[Material provided]
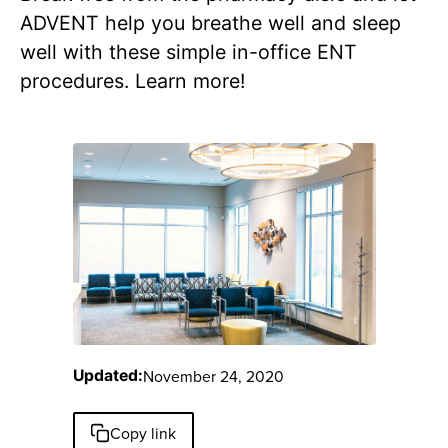
ADVENT help you breathe well and sleep
well with these simple in-office ENT
procedures. Learn more!
November 24, 2020
Updated:
Copy link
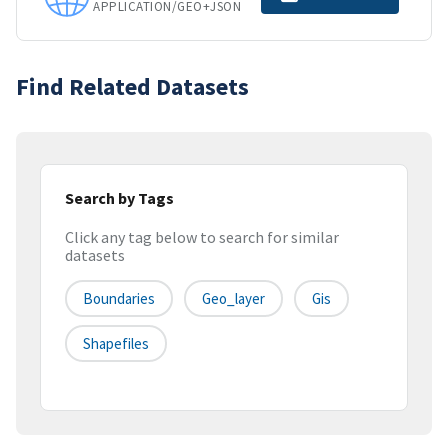
APPLICATION/GEO+JSON
Find Related Datasets
Search by Tags
Click any tag below to search for similar
datasets
Boundaries
Geo_layer
Gis
Shapefiles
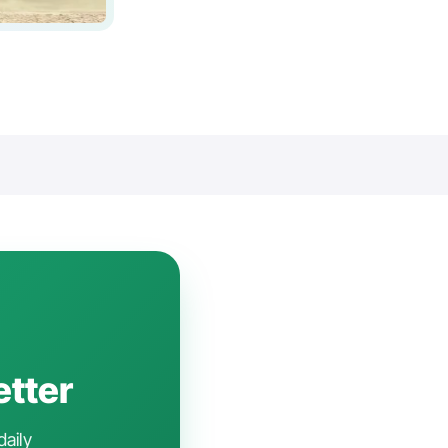
etter
daily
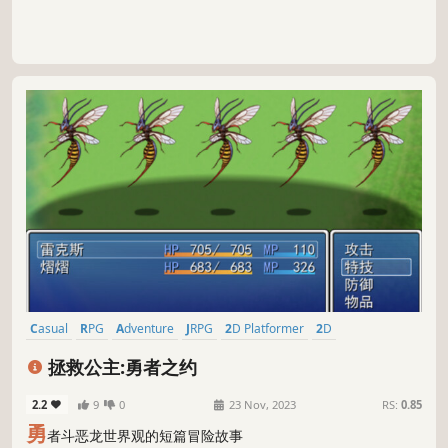
Casual
RPG
Adventure
JRPG
2D Platformer
2D
Pixel Graphics
Anime
拯救公主:勇者之约
2.2
9
0
23 Nov, 2023
RS:
0.85
勇
者斗恶龙世界观的短篇冒险故事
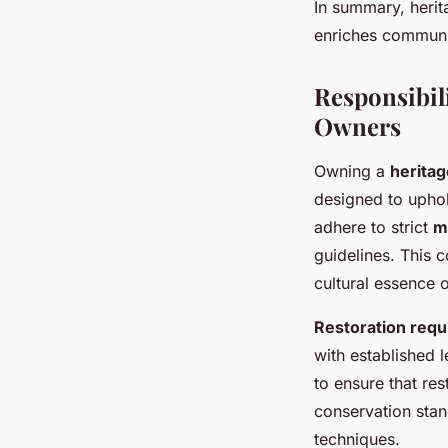
In summary, herit
enriches communi
Responsibil
Owners
Owning a
herita
designed to uphol
adhere to strict
m
guidelines. This c
cultural essence o
Restoration req
with established 
to ensure that res
conservation stan
techniques.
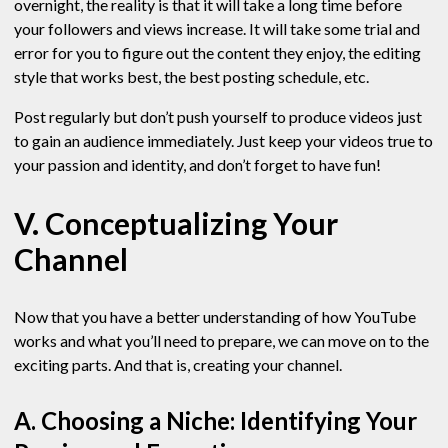
overnight, the reality is that it will take a long time before
your followers and views increase. It will take some trial and
error for you to figure out the content they enjoy, the editing
style that works best, the best posting schedule, etc.
Post regularly but don’t push yourself to produce videos just
to gain an audience immediately. Just keep your videos true to
your passion and identity, and don’t forget to have fun!
V. Conceptualizing Your
Channel
Now that you have a better understanding of how YouTube
works and what you’ll need to prepare, we can move on to the
exciting parts. And that is, creating your channel.
A. Choosing a Niche: Identifying Your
[/Material provided]
Instructions to follow -> Repeat the data word for word, minus any pictures.

Written response ->
ADVENT help you breathe well and sleep
well with these simple in-office ENT
procedures. Learn more!
November 24, 2020
Updated:
Copy link
APPLICATION/GEO+JSON
Find Related Datasets
Search by Tags
Click any tag below to search for similar
datasets
Boundaries
Geo_layer
Gis
Shapefiles
etter
daily
Casual
RPG
Adventure
JRPG
2D Platformer
2D
Pixel Graphics
Anime
拯救公主:勇者之约
2.2
9
0
23 Nov, 2023
RS:
0.85
勇
者斗恶龙世界观的短篇冒险故事
In summary, herit
enriches communi
Responsibil
Owners
Owning a
herita
designed to uphol
adhere to strict
m
guidelines. This c
cultural essence o
Restoration req
with established 
to ensure that res
conservation stan
techniques.
overnight, the reality is that it will take a long time before
your followers and views increase. It will take some trial and
error for you to figure out the content they enjoy, the editing
style that works best, the best posting schedule, etc.
Post regularly but don’t push yourself to produce videos just
to gain an audience immediately. Just keep your videos true to
your passion and identity, and don’t forget to have fun!
V. Conceptualizing Your
Channel
Now that you have a better understanding of how YouTube
works and what you’ll need to prepare, we can move on to the
exciting parts. And that is, creating your channel.
A. Choosing a Niche: Identifying Your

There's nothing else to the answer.